As Western powers — notably the US and the UK — spoke out against the impending election of Foreign Minister Sam Kuteesa to chair the UN organ for the next one year, Uganda was quietly working to secure endorsement from three key voting blocs, eventually breaking through the opposition.
By the middle of this week, the African Union, the Non-Aligned Movement, which has a membership of 120, and the Organisation of Islamic Conference had endorsed Mr Kuteesa’s candidature, effectively securing Uganda more than two-thirds of the votes in the assembly.
Uganda is now confident that, despite an online campaign by pro-gay activists and hostile statements from the West, it will assume the presidency of the 69th session of the UN General Assembly when delegates meet to vote on Wednesday.
While Mr Kuteesa’s prospective appointment has been opposed by a number of US senators, it is believed to have the support of US Secretary of State John Kerry and UK Foreign Minister William Hague.
To show his confidence, Mr Kuteesa has already appointed aides for the UN job. He has picked Arthur Kafeero for chief of staff, Leonard Mugerwa as adviser and Robert Mugimba his assistant.
Although more than 5,000 people have signed the online petition by Change.org, organised by Ugandan campaigner Milton Allimadi, it is more of an irritation for the country and embarrassment for Mr Kuteesa given the lack of opposition both within Africa and at senior levels of the international community and at the UN itself.
Regional Affairs Minister Asuman Kiyingi told The EastAfrican that he was confident Mr Kuteesa would take the top job. “We have not received any formal protest from member countries,” said Mr Kiyingi. “The minister has held meetings with officials in Washington, DC, the UK, Canada and China and none has indicated otherwise.
“We are confident that Uganda will take the presidency.”
The petition by Change.org on the social networking website Facebook claims that Mr Kuteesa is unsuitable to become president of the UN — a largely ceremonial post — because of his support for Uganda’s controversial new legislation against homosexuality.

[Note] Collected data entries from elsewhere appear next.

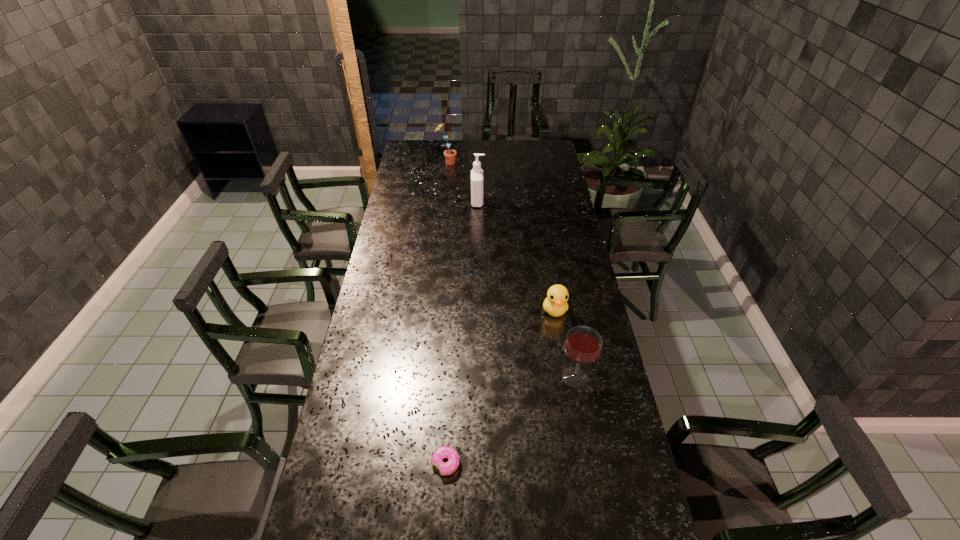 Find the location of a particular element. object that is the closest to the third object from left to right is located at coordinates (450, 155).

I want to click on vacant space that satisfies the following two spatial constraints: 1. on the front label of the third object from left to right; 2. on the front side of the doughnut, so click(x=476, y=463).

This screenshot has width=960, height=540. What are the coordinates of `vacant area in the image that satisfies the following two spatial constraints: 1. on the back side of the shortest object; 2. on the flower of the sunflower` in the screenshot? It's located at (463, 163).

Where is `vacant region that satisfies the following two spatial constraints: 1. on the front label of the cleansing agent; 2. on the front side of the doughnut`? The image size is (960, 540). vacant region that satisfies the following two spatial constraints: 1. on the front label of the cleansing agent; 2. on the front side of the doughnut is located at coordinates pos(476,463).

The height and width of the screenshot is (540, 960). Find the location of `vacant space that satisfies the following two spatial constraints: 1. on the flower of the second nearest object; 2. on the right side of the sunflower`. vacant space that satisfies the following two spatial constraints: 1. on the flower of the second nearest object; 2. on the right side of the sunflower is located at coordinates (424, 377).

You are a GUI agent. You are given a task and a screenshot of the screen. Output one action in this format:
    pyautogui.click(x=<x>, y=<y>)
    Task: Click on the vacant region that satisfies the following two spatial constraints: 1. on the front label of the cleansing agent; 2. on the left side of the fourth farthest object
    
    Given the screenshot: What is the action you would take?
    pyautogui.click(x=477, y=377)

Locate an element on the screen. free space that satisfies the following two spatial constraints: 1. on the flower of the farthest object; 2. on the left side of the fourth farthest object is located at coordinates (424, 377).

Criticism has also centred on recent allegations of corruption against him.
Uganda has in the past two months engaged intense diplomatic campaigns aimed at improving its international relations with Western countries that had threatened to cut ties or aid over the anti-homosexuality law signed by President Yoweri Museveni in February.

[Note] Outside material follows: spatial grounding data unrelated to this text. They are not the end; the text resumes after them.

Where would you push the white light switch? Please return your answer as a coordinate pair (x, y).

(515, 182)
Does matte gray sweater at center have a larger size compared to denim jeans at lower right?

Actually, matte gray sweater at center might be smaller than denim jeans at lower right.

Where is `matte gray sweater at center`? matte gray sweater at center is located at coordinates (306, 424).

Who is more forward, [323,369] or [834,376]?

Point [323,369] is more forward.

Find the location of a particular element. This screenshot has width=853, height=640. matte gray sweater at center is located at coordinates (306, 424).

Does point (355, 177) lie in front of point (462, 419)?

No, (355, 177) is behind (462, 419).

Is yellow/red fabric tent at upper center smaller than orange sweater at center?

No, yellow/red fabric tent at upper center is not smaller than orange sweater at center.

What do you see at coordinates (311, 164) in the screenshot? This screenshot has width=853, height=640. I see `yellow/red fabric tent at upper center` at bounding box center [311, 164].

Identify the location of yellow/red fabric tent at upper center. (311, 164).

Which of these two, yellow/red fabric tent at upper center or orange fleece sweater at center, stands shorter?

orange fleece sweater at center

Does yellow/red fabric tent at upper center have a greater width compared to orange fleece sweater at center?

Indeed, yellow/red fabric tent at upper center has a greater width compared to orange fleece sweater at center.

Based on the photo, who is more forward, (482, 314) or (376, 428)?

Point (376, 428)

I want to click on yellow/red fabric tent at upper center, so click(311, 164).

The US, which made the loudest protest against the anti-gay law, is yet to pronounce itself on whether it will cut aid to Uganda. In March, it gave Uganda more military aid.
No aid cuts
In April, the 28 members of the European Union were in agreement that cutting aid to Uganda in the wake of the law was unnecessary and that other options should be explored to resolve the difference of opinion over it.
The UK has said it will not cut aid to Uganda while the World Bank, which had announced a $90million reduction of aid to the health sector in March, last month confirmed that it would give the country up to $500 million for development projects.

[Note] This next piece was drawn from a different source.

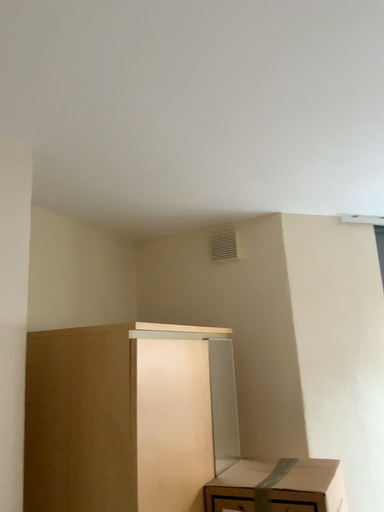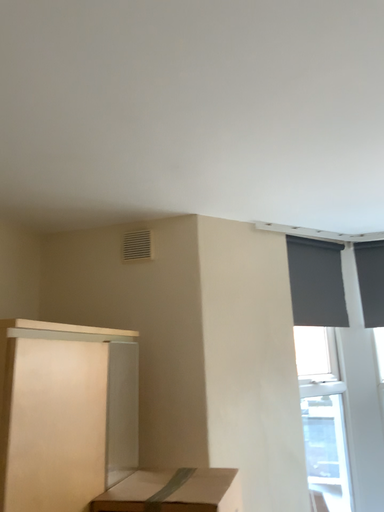 Question: How did the camera likely rotate when shooting the video?

Choices:
 (A) rotated right
 (B) rotated left

Answer: (A)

Countries such as Sweden, the Netherlands and Norway individually suspended aid to Uganda.
Besides equipping its heads of mission in Western capitals, ministers and all government officials travelling abroad with answers in relation to the anti-gay law, information indicates that the country is in the preliminary stages of assigning a British PR firm, BTP Advisers, to carry out a public relations campaign to bolster its image abroad.
The firm’s officials are said to have recently organised interviews for President Museveni with various media houses in London.
Although Minister for Information Rose Namayanja said the government had abandoned the idea of entering into such a contract, International Affairs Minister Okello Oryem last month told the Parliamentary Foreign Affairs Committee that Uganda was engaging a foreign firm to help bolster its image following its criminalisation of homosexuality.
BTP Adviser maintains it has no contract with Uganda but admits to having met government officials over the matter.
“No, we have not signed a contract of any kind,” said BTP Adviser official Mark Pursey. “We have met with representatives from the government in the past, but we have also met with representatives of many governments in the course of our business, both in London and elsewhere.”